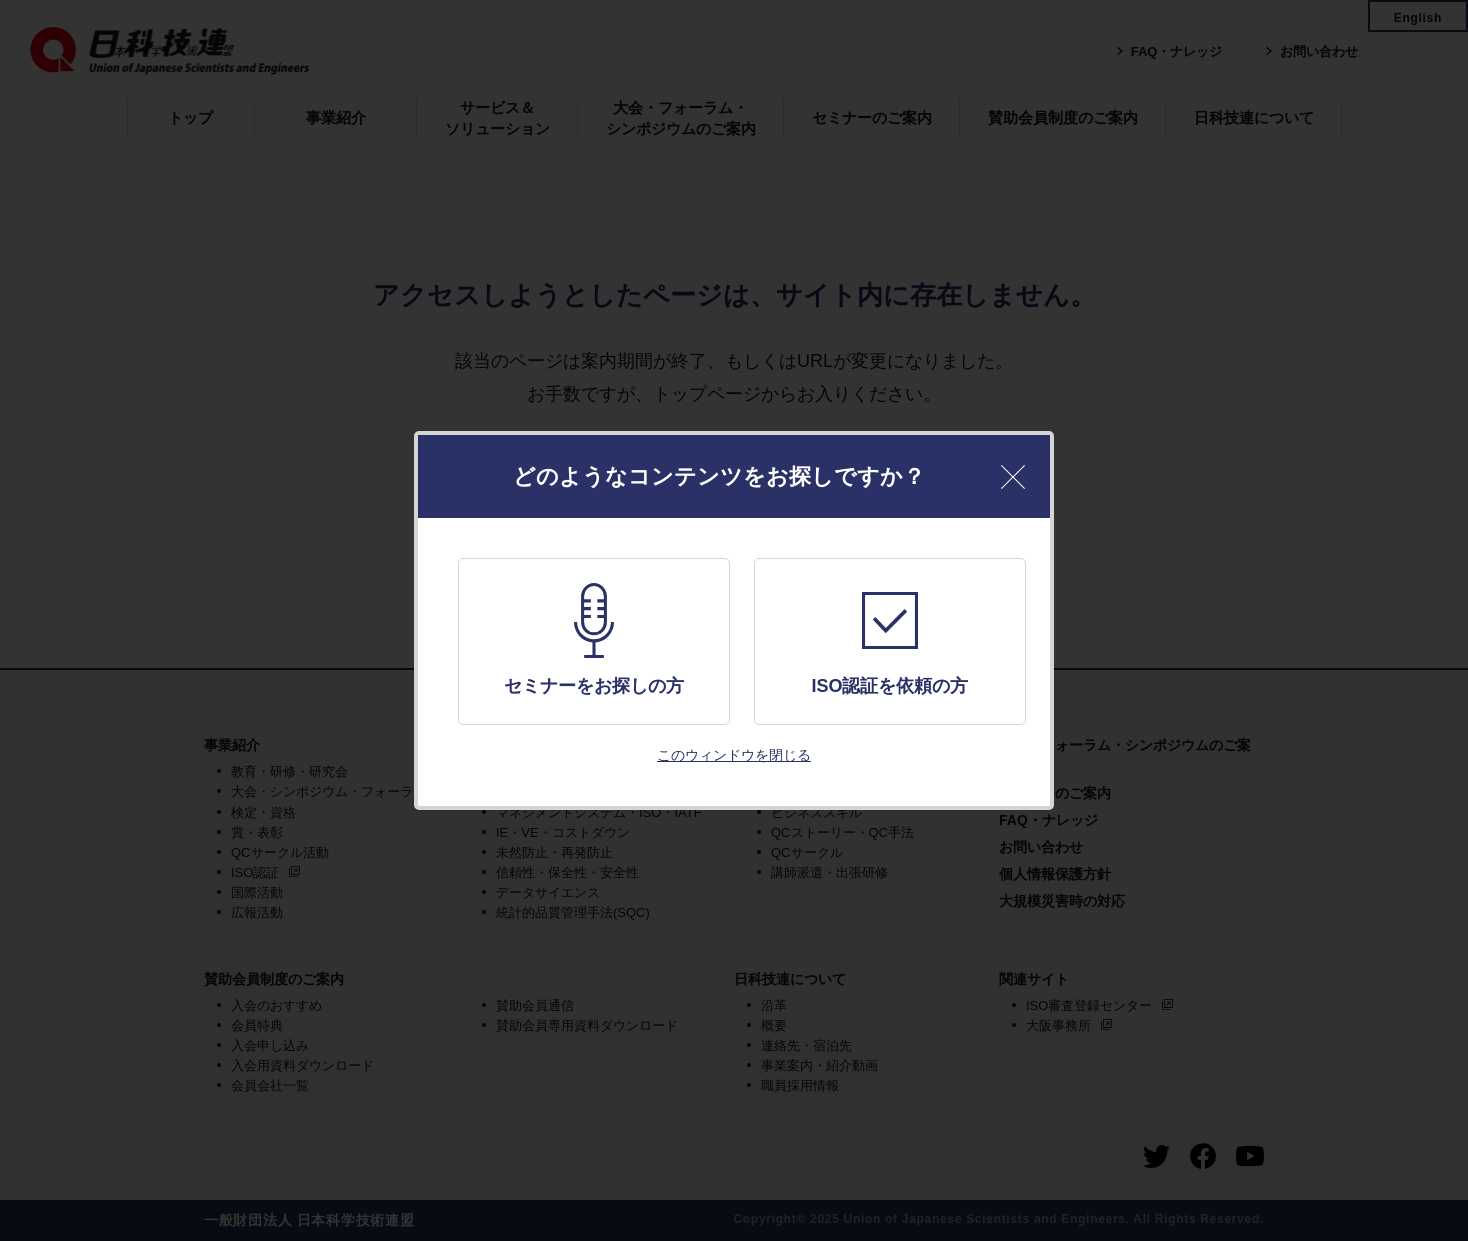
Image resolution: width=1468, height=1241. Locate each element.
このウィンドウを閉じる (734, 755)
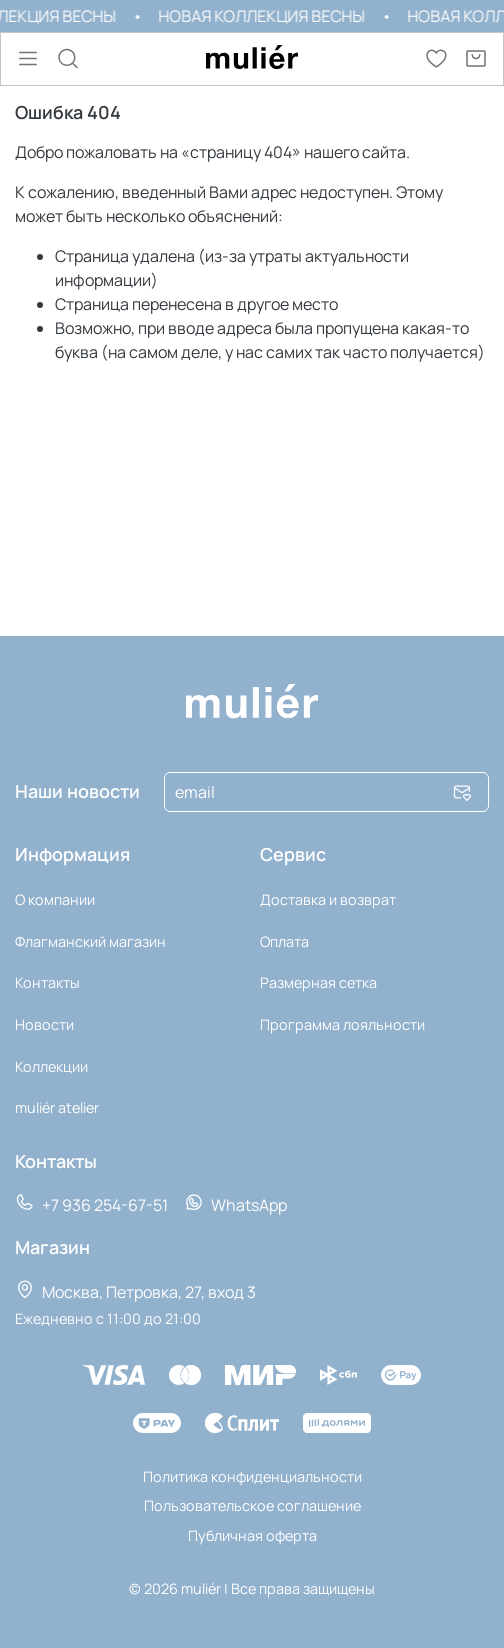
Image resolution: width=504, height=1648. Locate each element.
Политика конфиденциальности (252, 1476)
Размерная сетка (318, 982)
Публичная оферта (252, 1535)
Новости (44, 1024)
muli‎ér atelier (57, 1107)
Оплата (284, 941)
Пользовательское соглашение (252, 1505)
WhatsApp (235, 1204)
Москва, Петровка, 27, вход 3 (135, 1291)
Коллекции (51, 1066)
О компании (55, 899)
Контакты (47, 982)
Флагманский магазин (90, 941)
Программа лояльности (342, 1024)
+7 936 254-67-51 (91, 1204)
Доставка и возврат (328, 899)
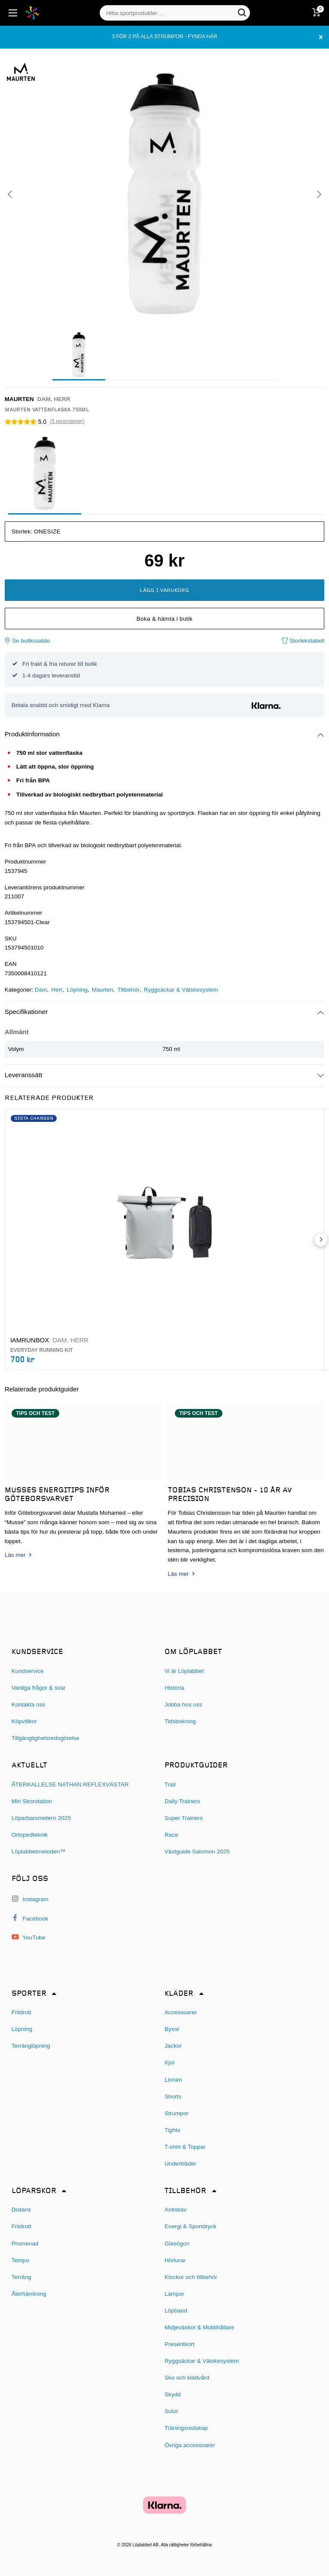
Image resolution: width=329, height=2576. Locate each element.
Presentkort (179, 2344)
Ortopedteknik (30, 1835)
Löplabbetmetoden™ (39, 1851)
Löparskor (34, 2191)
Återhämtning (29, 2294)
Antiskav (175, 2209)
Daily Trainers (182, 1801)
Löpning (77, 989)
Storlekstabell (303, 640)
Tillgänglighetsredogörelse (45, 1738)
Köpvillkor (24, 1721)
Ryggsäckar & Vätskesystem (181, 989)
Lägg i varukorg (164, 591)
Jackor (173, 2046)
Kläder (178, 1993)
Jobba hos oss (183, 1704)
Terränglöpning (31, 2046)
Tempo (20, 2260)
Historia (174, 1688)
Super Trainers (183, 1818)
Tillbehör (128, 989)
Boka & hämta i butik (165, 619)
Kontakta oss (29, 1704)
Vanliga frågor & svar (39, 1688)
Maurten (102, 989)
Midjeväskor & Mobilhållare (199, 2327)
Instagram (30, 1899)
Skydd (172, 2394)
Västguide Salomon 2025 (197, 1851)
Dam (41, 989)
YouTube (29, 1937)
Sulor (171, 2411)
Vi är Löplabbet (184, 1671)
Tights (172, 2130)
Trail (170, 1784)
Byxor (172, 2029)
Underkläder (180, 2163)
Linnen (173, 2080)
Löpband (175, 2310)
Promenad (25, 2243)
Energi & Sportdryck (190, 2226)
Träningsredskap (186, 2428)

+===+

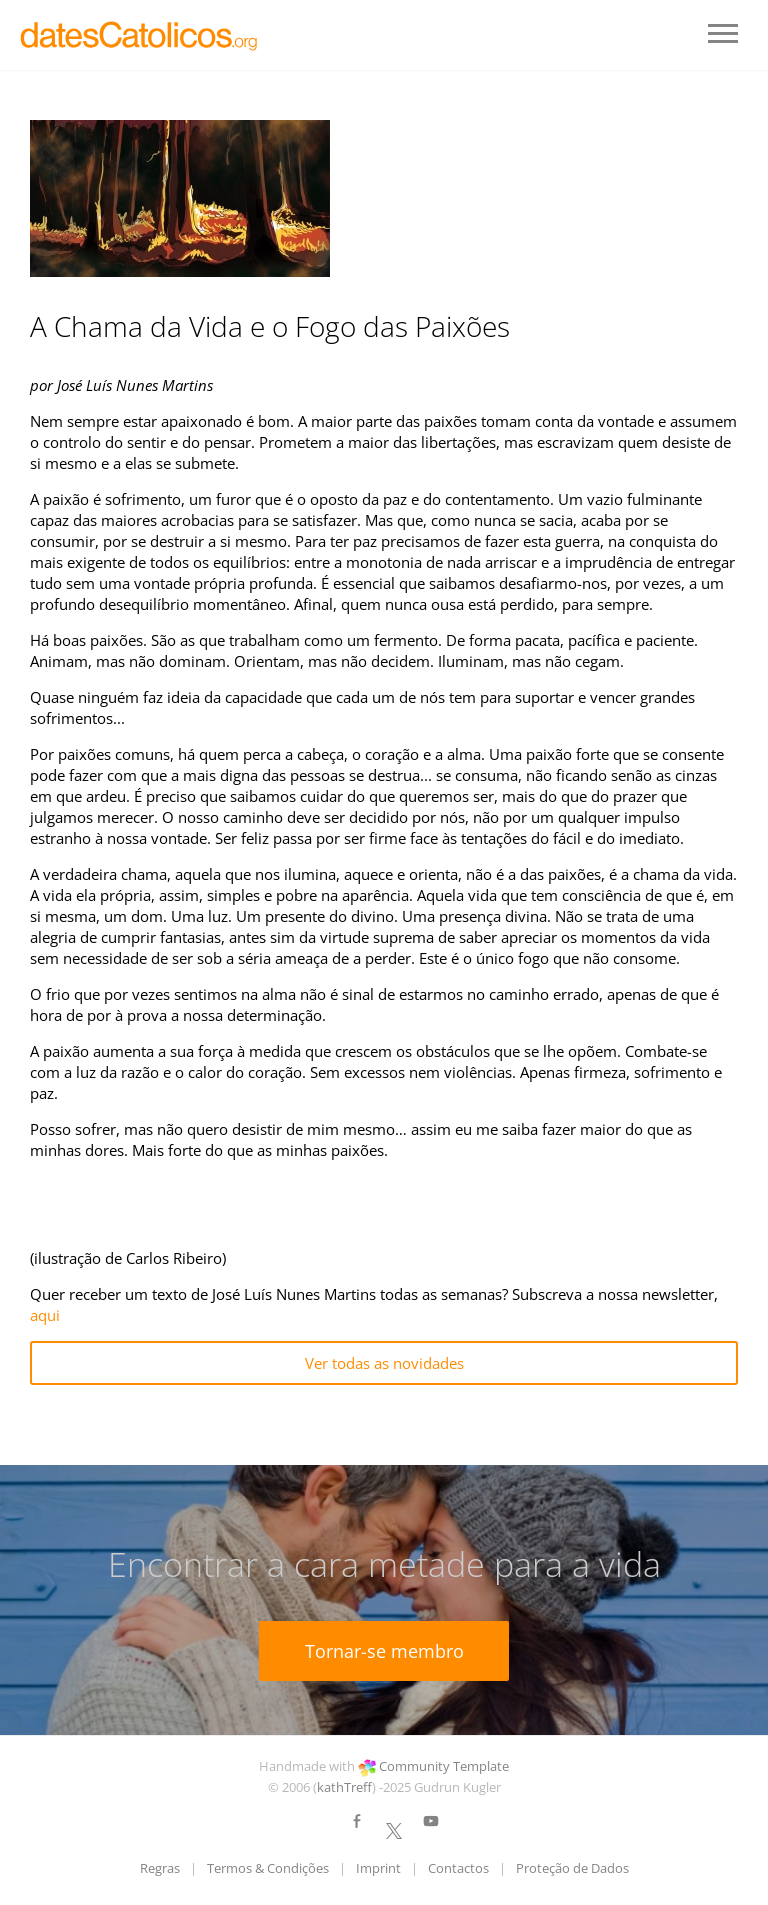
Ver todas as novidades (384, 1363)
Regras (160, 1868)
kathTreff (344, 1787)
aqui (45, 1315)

+===+

To do:
Would you please copy, word for word, everything above from the line containing "Löparskor (34, 2191)" down to the line containing "Träningsredskap (186, 2428)", those two lines included?

Finished task:
Löparskor (34, 2191)
Återhämtning (29, 2294)
Antiskav (175, 2209)
Daily Trainers (182, 1801)
Löpning (77, 989)
Storlekstabell (303, 640)
Tillgänglighetsredogörelse (45, 1738)
Köpvillkor (24, 1721)
Ryggsäckar & Vätskesystem (181, 989)
Lägg i varukorg (164, 591)
Jackor (173, 2046)
Kläder (178, 1993)
Jobba hos oss (183, 1704)
Terränglöpning (31, 2046)
Tempo (20, 2260)
Historia (174, 1688)
Super Trainers (183, 1818)
Tillbehör (128, 989)
Boka & hämta i butik (165, 619)
Kontakta oss (29, 1704)
Vanliga frågor & svar (39, 1688)
Maurten (102, 989)
Midjeväskor & Mobilhållare (199, 2327)
Instagram (30, 1899)
Skydd (172, 2394)
Västguide Salomon 2025 (197, 1851)
Dam (41, 989)
YouTube (29, 1937)
Sulor (171, 2411)
Vi är Löplabbet (184, 1671)
Tights (172, 2130)
Trail (170, 1784)
Byxor (172, 2029)
Underkläder (180, 2163)
Linnen (173, 2080)
Löpband (175, 2310)
Promenad (25, 2243)
Energi & Sportdryck (190, 2226)
Träningsredskap (186, 2428)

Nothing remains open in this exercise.